L'odeur de cette femme emplissait mon nez et j'aurais donné n'importe quoi pour être à la place de mon maître. Pour ne pas commettre une erreur malheureuse, je m'étais éloigné et perché dans un arbre. Il la prit dans ses bras, fit glisser ses mains brunes sur la peau laiteuse et lentement la tourna vers moi en la tenant par les épaules. Nue jusqu'à la taille, elle était sublime. Une déesse plus qu'une femme aurait dit un artiste. Vu d'en haut, le lac scintillant d'étoiles paraissait répondre à ses taches de rousseur et lorsque mon maitre inclina sa gorge en arrière pour que je n'en perde pas une miette, elle planta son regard dans les miens.

J'eus un hoquet. La fraction de seconde que je mis à me ressaisir, mon maître avait ardemment planté ses canines dans son cou si pur et avalé une gorgée qu'il recracha en émettant un borborygme, puis il attrapa sa gorge à deux mains en se pliant en deux.

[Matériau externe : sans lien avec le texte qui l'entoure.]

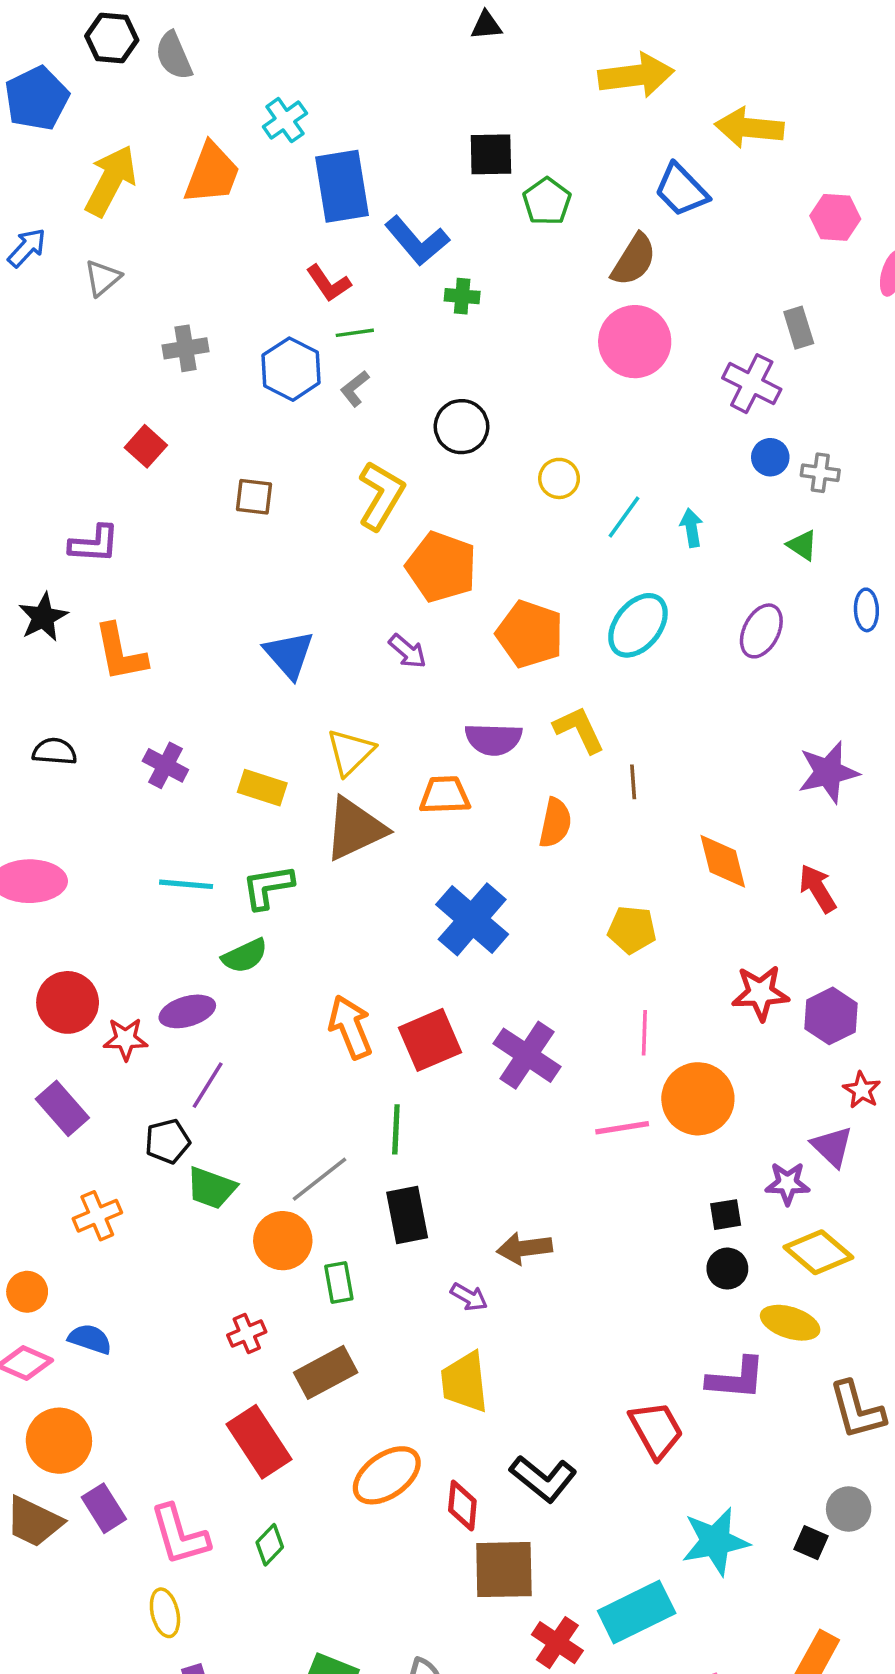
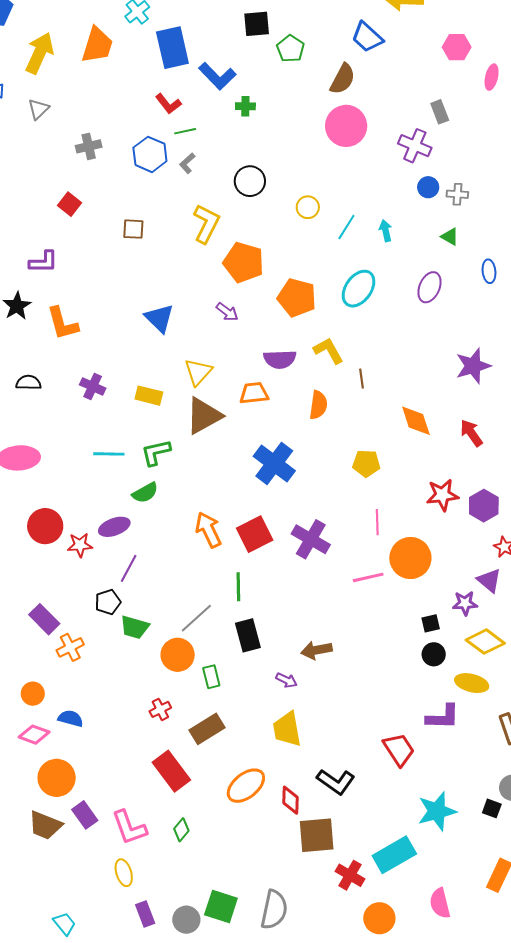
purple rectangle: (62, 1108) -> (44, 619), moved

La jeune femme s'écarta d'un pas, deux gouttes bleues perlèrent de la double incision. L'odeur épicée était devenue piquante comme la purée de piments de ma grand-mère, réminiscence de ma vie d'humain. Conjuguée à la douleur transmise par le lien avec mon maitre, je me retrouvais en bas de l’arbre, à quatre pattes en train de tousser. Je relevais péniblement la tête pour comprendre ce qui se passait. Un entrelacs de veines bleues et saillantes se répandait à partir de la bouche de mon maitre jusqu'à son torse. Impossible ! Je sentais qu'il voulait crier mais ses cordes vocales ne répondaient plus. Puis je me sentis pousser, jeté hors de notre lien. Je le vis hocher la tête comme pour un salut puis il explosa en poussières.

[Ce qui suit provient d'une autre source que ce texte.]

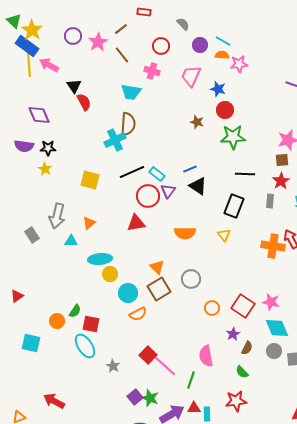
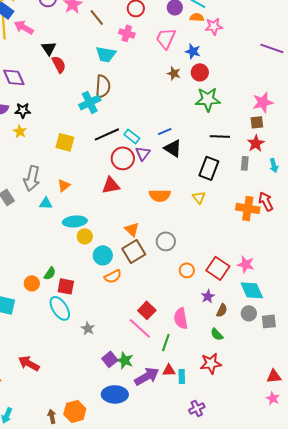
brown star: (197, 122) -> (174, 73), moved
red square: (148, 355) -> (147, 310), moved

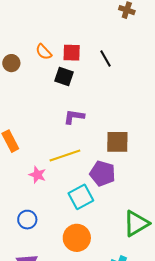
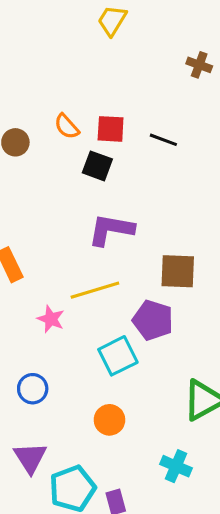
black line: (106, 59) -> (163, 140), turned -42
purple L-shape: (74, 117) -> (111, 230), size x1.4
orange circle: (77, 238) -> (109, 420), size x0.7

Je baissais la tête. Mon monde venait de s'écrouler. J'étais seul, j'étais libre, j'avais faim. J'étais en danger! Cette dernière pensée me fit bondir en arrière. La femme se tenait debout, toujours nue, à un pas de mon emplacement précédent.

— Voulez-vous aussi me … ? demanda-t-elle d'une voix rauque en montrant sa blessure presque refermée.

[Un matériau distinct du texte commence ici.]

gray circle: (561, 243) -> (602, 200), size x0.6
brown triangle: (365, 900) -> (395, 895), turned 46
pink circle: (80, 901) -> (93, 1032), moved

Je mis mon bras devant mon visage comme pour me protéger.

— Très bien.

Elle se détourna et retourna vers le lac. Je me préparais à fuir. Apprends. Le souvenir de mon maître me retint.

Je m'avançais à contrecœur vers l’étang.

— Qu'êtes-vous? D'où venez-vous?

Elle tendit son bras laiteux vers le ciel étoilé et pointa son index.